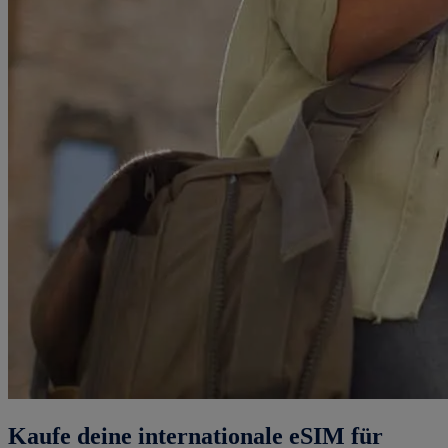
Kaufe deine internationale eSIM für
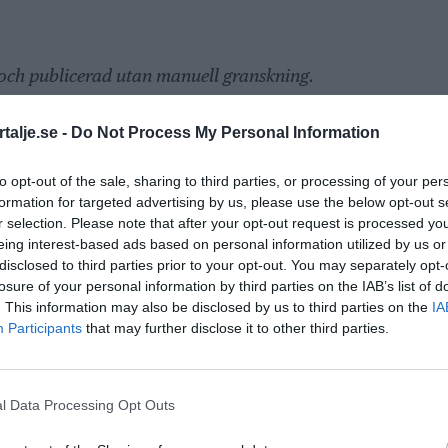
 och publicerad utan manuell granskning.
ån https://ahody.com och kan innehålla fel och
talje.se -
Do Not Process My Personal Information
ller rättelser, kontakta redaktionen här:
era-fel/
to opt-out of the sale, sharing to third parties, or processing of your per
formation for targeted advertising by us, please use the below opt-out s
ANNONS
r selection. Please note that after your opt-out request is processed y
eing interest-based ads based on personal information utilized by us or
disclosed to third parties prior to your opt-out. You may separately opt-
losure of your personal information by third parties on the IAB’s list of
ANNONS
. This information may also be disclosed by us to third parties on the
IA
Participants
that may further disclose it to other third parties.
l Data Processing Opt Outs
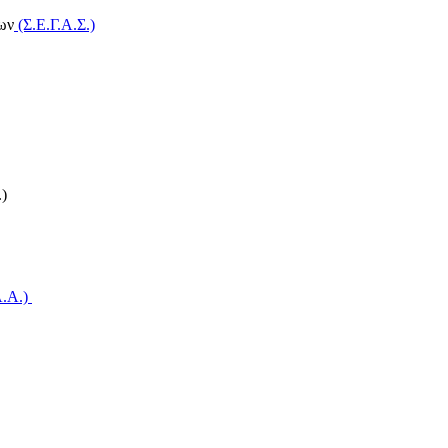
ων
(Σ.Ε.Γ.Α.Σ.)
)
A.A.)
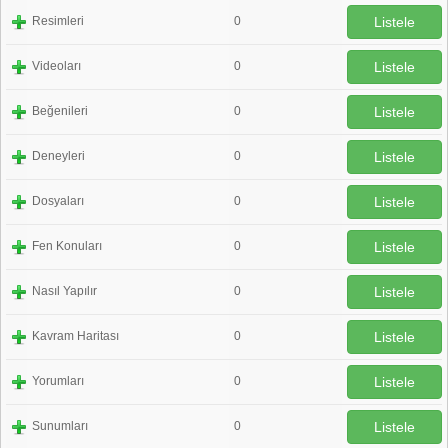
Resimleri
0
Listele
Videoları
0
Listele
Beğenileri
0
Listele
Deneyleri
0
Listele
Dosyaları
0
Listele
Fen Konuları
0
Listele
Nasıl Yapılır
0
Listele
Kavram Haritası
0
Listele
Yorumları
0
Listele
Sunumları
0
Listele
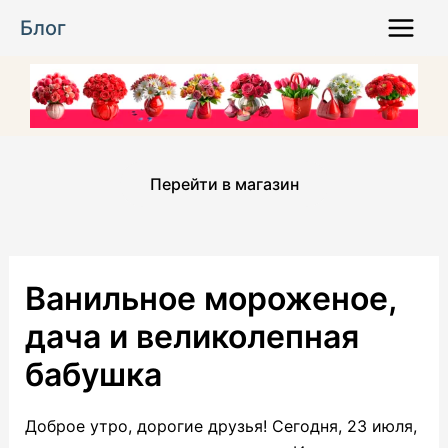
Перейти
Блог
к
Main
содержимому
Menu
Перейти в магазин
Ванильное мороженое,
дача и великолепная
бабушка
Доброе утро, дорогие друзья! Сегодня, 23 июля,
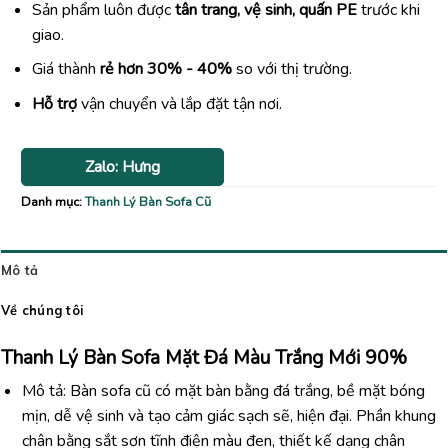
Sản phẩm luôn được
tân trang, vệ sinh, quấn PE
trước khi
giao.
Giá thành
rẻ hơn 30% - 40%
so với thị trường.
Hỗ trợ
vận chuyển và lắp đặt tận nơi.
Zalo: Hưng
Danh mục:
Thanh Lý Bàn Sofa Cũ
Mô tả
Về chúng tôi
Thanh Lý Bàn Sofa Mặt Đá Màu Trắng Mới 90%
Mô tả: Bàn sofa cũ có mặt bàn bằng đá trắng, bề mặt bóng
mịn, dễ vệ sinh và tạo cảm giác sạch sẽ, hiện đại. Phần khung
chân bằng sắt sơn tĩnh điện màu đen, thiết kế dạng chân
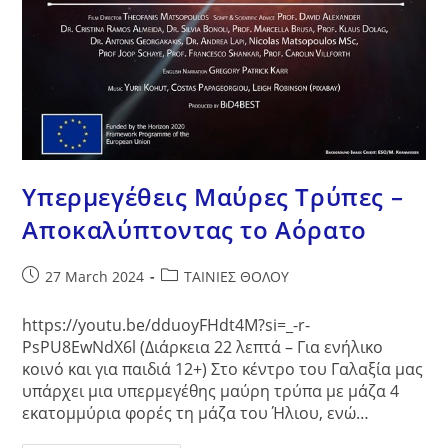
Υπερμεγέθεις Μαύρες Τρύπες –
Αποκαλύπτοντας το Αόρατο
Post
Post
27 March 2024
ΤΑΙΝΙΕΣ ΘΟΛΟΥ
published:
category:
https://youtu.be/dduoyFHdt4M?si=_-r-
PsPU8EwNdX6l (Διάρκεια 22 λεπτά – Για ενήλικο
κοινό και για παιδιά 12+) Στο κέντρο του Γαλαξία μας
υπάρχει μια υπερμεγέθης μαύρη τρύπα με μάζα 4
εκατομμύρια φορές τη μάζα του Ήλιου, ενώ…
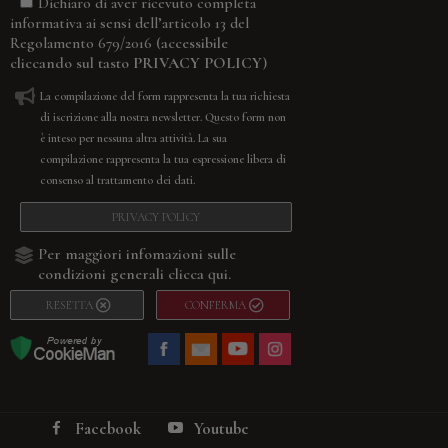
Dichiaro di aver ricevuto completa
informativa ai sensi dell’articolo 13 del
(accessibile
Regolamento 679/2016
cliccando sul tasto
PRIVACY POLICY
)
La compilazione del form rappresenta la tua richiesta
di iscrizione alla nostra newsletter. Questo form non
è inteso per nessuna altra attività. La sua
compilazione rappresenta la tua espressione libera di
consenso al trattamento dei dati.
PRIVACY POLICY
Per maggiori infomazioni sulle
condizioni generali
clicca qui.
RESETTA
CONFERMA
Facebook
Youtube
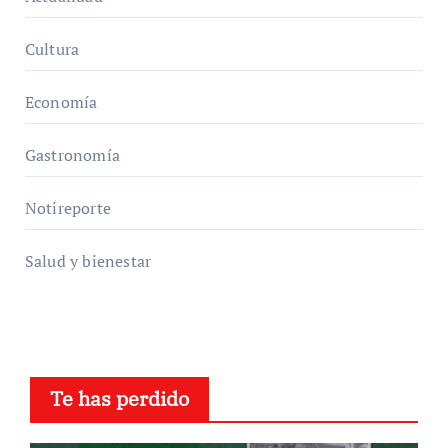
Cultura
Economía
Gastronomía
Notireporte
Salud y bienestar
Te has perdido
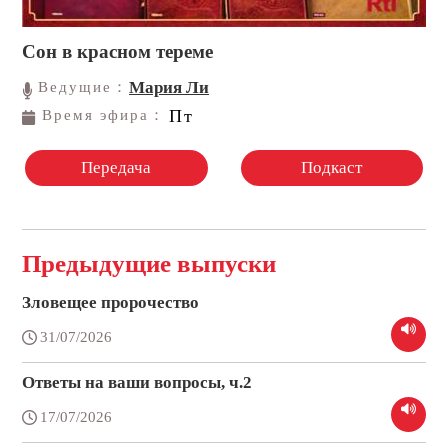
Сон в красном тереме
Мария Ли
Ведущие：
Пт
Время эфира：
Передача
Подкаст
Предыдущие выпуски
Зловещее пророчество
31/07/2026
Ответы на ваши вопросы, ч.2
17/07/2026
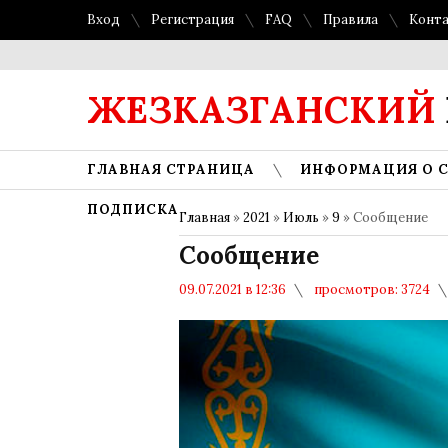
Вход
Регистрация
FAQ
Правила
Конт
ЖЕЗКАЗГАНСКИЙ
ГЛАВНАЯ СТРАНИЦА
ИНФОРМАЦИЯ О 
ПОДПИСКА
Главная
»
2021
»
Июль
»
9
» Сообщение
Сообщение
09.07.2021 в 12:36
просмотров: 3724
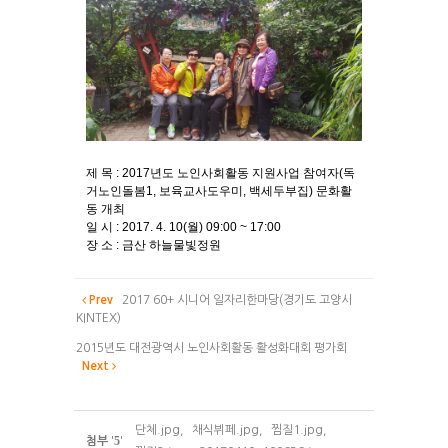
제 목 : 2017년도 노인사회활동 지원사업 참여자(독
거노인돌봄1, 보육교사도우미, 백세두부집) 문화활
동 개최
일 시 : 2017. 4. 10(월) 09:00 ~ 17:00
장 소 : 금산 하늘물빛정원
Prev
2017 60+ 시니어 일자리한마당(경기도 고양시
KINTEX)
2015년도 대전광역시 노인사회활동 활성화대회 평가회
Next
단체.jpg
,
채식뷔페.jpg
,
찜질1.jpg
,
5
첨부
'
'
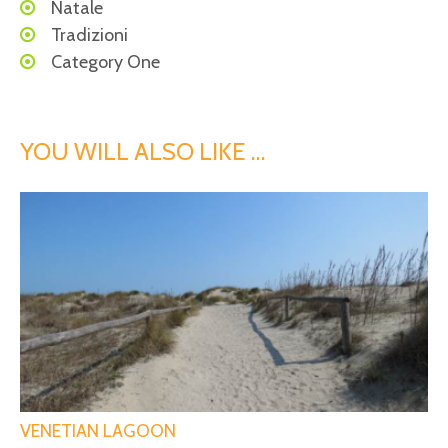
Natale
Tradizioni
Category One
YOU WILL ALSO LIKE …
VENETIAN LAGOON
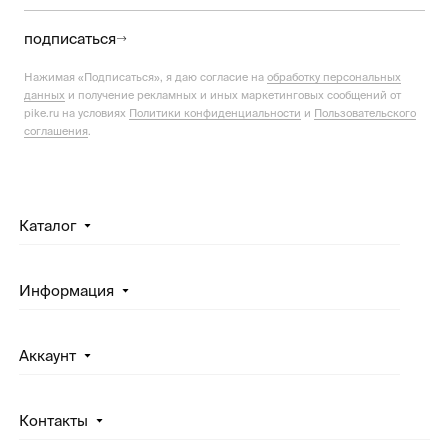
подписаться
Нажимая «Подписаться», я даю согласие на
обработку персональных
данных
и получение рекламных и иных маркетинговых сообщений от
pike.ru на условиях
Политики конфиденциальности
и
Пользовательского
соглашения
.
Каталог
Информация
Аккаунт
Контакты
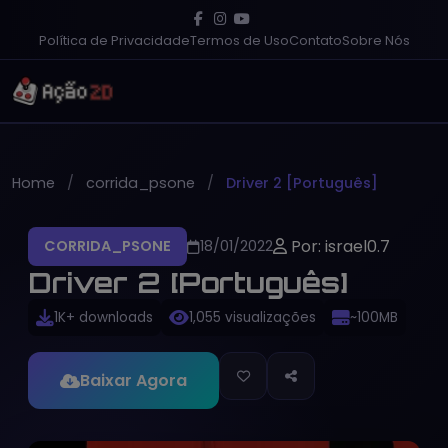
Política de Privacidade
Termos de Uso
Contato
Sobre Nós
Home
corrida_psone
Driver 2 [Português]
Por: israel0.7
CORRIDA_PSONE
18/01/2022
Driver 2 [Português]
1K+ downloads
1,055 visualizações
~100MB
Baixar Agora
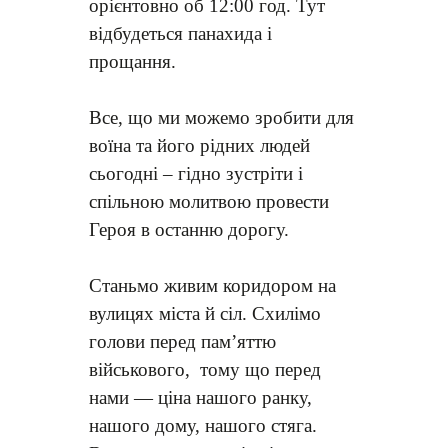
орієнтовно об 12:00 год. Тут
відбудеться панахида і
прощання.
Все, що ми можемо зробити для
воїна та його рідних людей
сьогодні – гідно зустріти і
спільною молитвою провести
Героя в останню дорогу.
Станьмо живим коридором на
вулицях міста й сіл. Схилімо
голови перед пам’яттю
військового, тому що перед
нами — ціна нашого ранку,
нашого дому, нашого стяга.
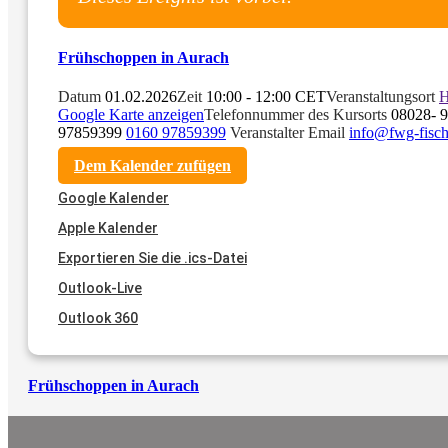
Frühschoppen in Aurach
Datum
01.02.2026
Zeit
10:00 - 12:00 CET
Veranstaltungsort
H
Google Karte anzeigen
Telefonnummer des Kursorts
08028- 
97859399
0160 97859399
Veranstalter Email
info@fwg-fisc
Dem Kalender zufügen
Google Kalender
Apple Kalender
Exportieren Sie die .ics-Datei
Outlook-Live
Outlook 360
Frühschoppen in Aurach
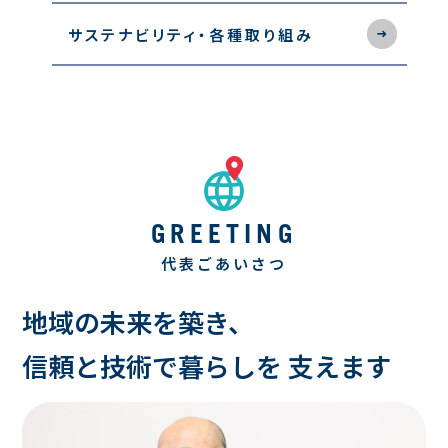
サステナビリティ・
各種取り組み
GREETING
代表ごあいさつ
地域の未来を築き、
信頼と技術で暮らしを
支えます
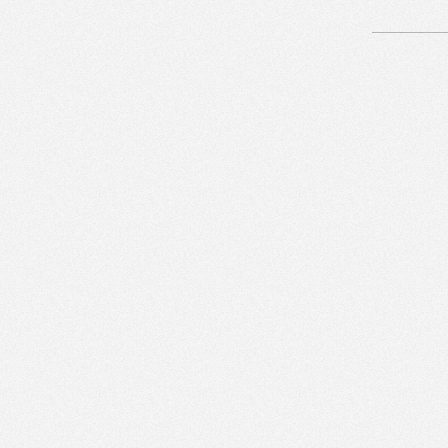
Artikelnavigation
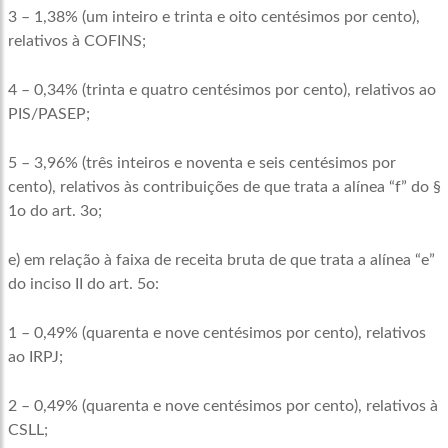
3 – 1,38% (um inteiro e trinta e oito centésimos por cento),
relativos à COFINS;
4 – 0,34% (trinta e quatro centésimos por cento), relativos ao
PIS/PASEP;
5 – 3,96% (três inteiros e noventa e seis centésimos por
cento), relativos às contribuições de que trata a alínea “f” do §
1o do art. 3o;
e) em relação à faixa de receita bruta de que trata a alínea “e”
do inciso II do art. 5o:
1 – 0,49% (quarenta e nove centésimos por cento), relativos
ao IRPJ;
2 – 0,49% (quarenta e nove centésimos por cento), relativos à
CSLL;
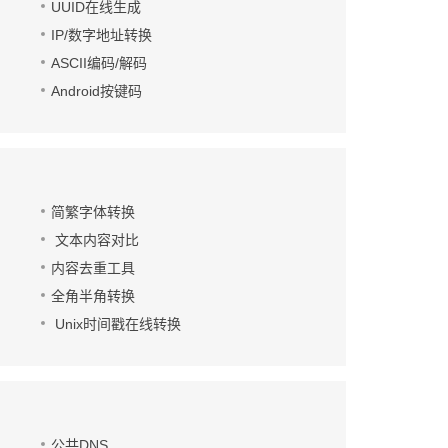
UUID在线生成
IP/数字地址转换
ASCII编码/解码
Android按键码
简繁字体转换
文本内容对比
内容去重工具
全角半角转换
Unix时间戳在线转换
公共DNS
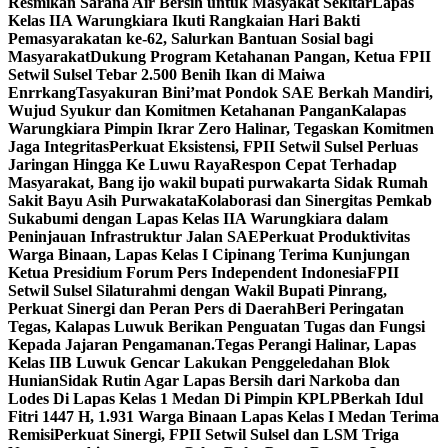
Resmikan Sarana Air Bersih untuk Masyakat Sekitar
Lapas
Kelas IIA Warungkiara Ikuti Rangkaian Hari Bakti
Pemasyarakatan ke-62, Salurkan Bantuan Sosial bagi
Masyarakat
Dukung Program Ketahanan Pangan, Ketua FPII
Setwil Sulsel Tebar 2.500 Benih Ikan di Maiwa
Enrrkang
Tasyakuran Bini’mat Pondok SAE Berkah Mandiri,
Wujud Syukur dan Komitmen Ketahanan Pangan
Kalapas
Warungkiara Pimpin Ikrar Zero Halinar, Tegaskan Komitmen
Jaga Integritas
Perkuat Eksistensi, FPII Setwil Sulsel Perluas
Jaringan Hingga Ke Luwu Raya
Respon Cepat Terhadap
Masyarakat, Bang ijo wakil bupati purwakarta Sidak Rumah
Sakit Bayu Asih Purwakata
Kolaborasi dan Sinergitas Pemkab
Sukabumi dengan Lapas Kelas IIA Warungkiara dalam
Peninjauan Infrastruktur Jalan SAE
Perkuat Produktivitas
Warga Binaan, Lapas Kelas I Cipinang Terima Kunjungan
Ketua Presidium Forum Pers Independent Indonesia
FPII
Setwil Sulsel Silaturahmi dengan Wakil Bupati Pinrang,
Perkuat Sinergi dan Peran Pers di Daerah
Beri Peringatan
Tegas, Kalapas Luwuk Berikan Penguatan Tugas dan Fungsi
Kepada Jajaran Pengamanan.
Tegas Perangi Halinar, Lapas
Kelas IIB Luwuk Gencar Lakukan Penggeledahan Blok
Hunian
Sidak Rutin Agar Lapas Bersih dari Narkoba dan
Lodes Di Lapas Kelas 1 Medan Di Pimpin KPLP
Berkah Idul
Fitri 1447 H, 1.931 Warga Binaan Lapas Kelas I Medan Terima
Remisi
Perkuat Sinergi, FPII Setwil Sulsel dan LSM Triga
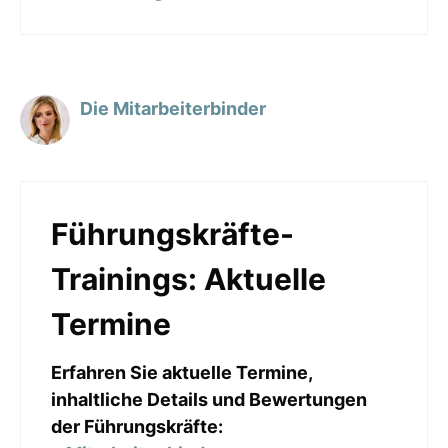
Die Mitarbeiterbinder
Führungskräfte-
Trainings: Aktuelle
Termine
Erfahren Sie aktuelle Termine,
inhaltliche Details und Bewertungen
der Führungskräfte:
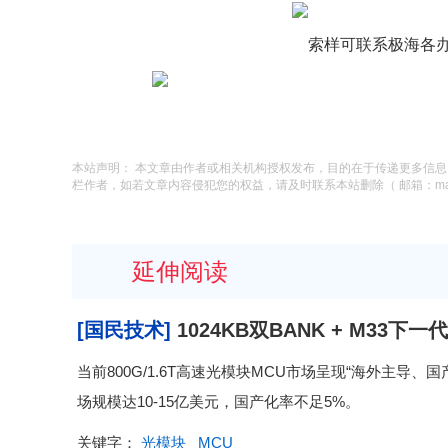
索样可联系极海各
本站声明： 本文章由作者或相关机构授权发布，目的在于传递更多信
栏作者，如若文章内容侵犯您的权益，请及时联系本站删除（ 邮箱：macysu
延伸阅读
[国民技术]
1024KB双BANK + M33下
突围到引领？-V10
当前800G/1.6T高速光模块MCU市场呈现“海外主导
场规模达10-15亿美元，国产化率不足5%。
关键字：
光模块
MCU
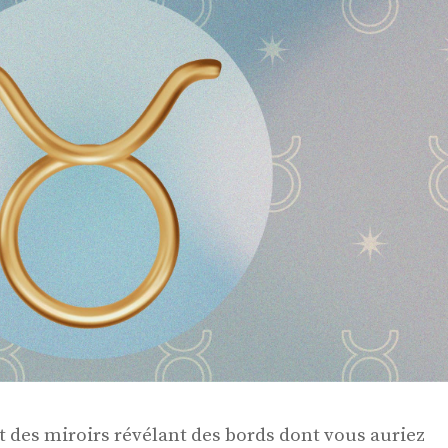
t des miroirs révélant des bords dont vous auriez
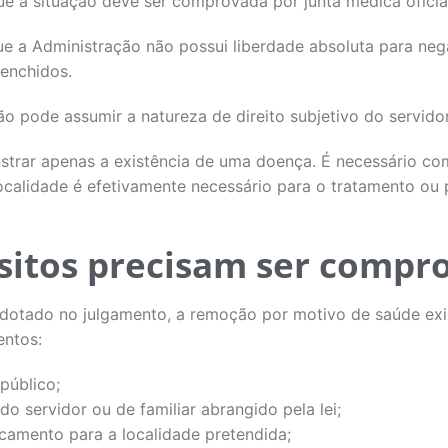
e a situação deve ser comprovada por junta médica oficia
 que a Administração não possui liberdade absoluta para n
eenchidos.
o pode assumir a natureza de direito subjetivo do servidor
trar apenas a existência de uma doença. É necessário co
ocalidade é efetivamente necessário para o tratamento ou 
sitos precisam ser compr
dotado no julgamento, a remoção por motivo de saúde ex
entos:
público;
do servidor ou de familiar abrangido pela lei;
camento para a localidade pretendida;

What you are asked to do =
Reproduce word for word the material above, beginning with the line that contains "Warga Binaan, Lapas" and ending with the line that contains "Sidak Rutin Agar".

Answer =
Warga Binaan, Lapas Kelas I Cipinang Terima Kunjungan
Ketua Presidium Forum Pers Independent Indonesia
FPII
Setwil Sulsel Silaturahmi dengan Wakil Bupati Pinrang,
Perkuat Sinergi dan Peran Pers di Daerah
Beri Peringatan
Tegas, Kalapas Luwuk Berikan Penguatan Tugas dan Fungsi
Kepada Jajaran Pengamanan.
Tegas Perangi Halinar, Lapas
Kelas IIB Luwuk Gencar Lakukan Penggeledahan Blok
Hunian
Sidak Rutin Agar Lapas Bersih dari Narkoba dan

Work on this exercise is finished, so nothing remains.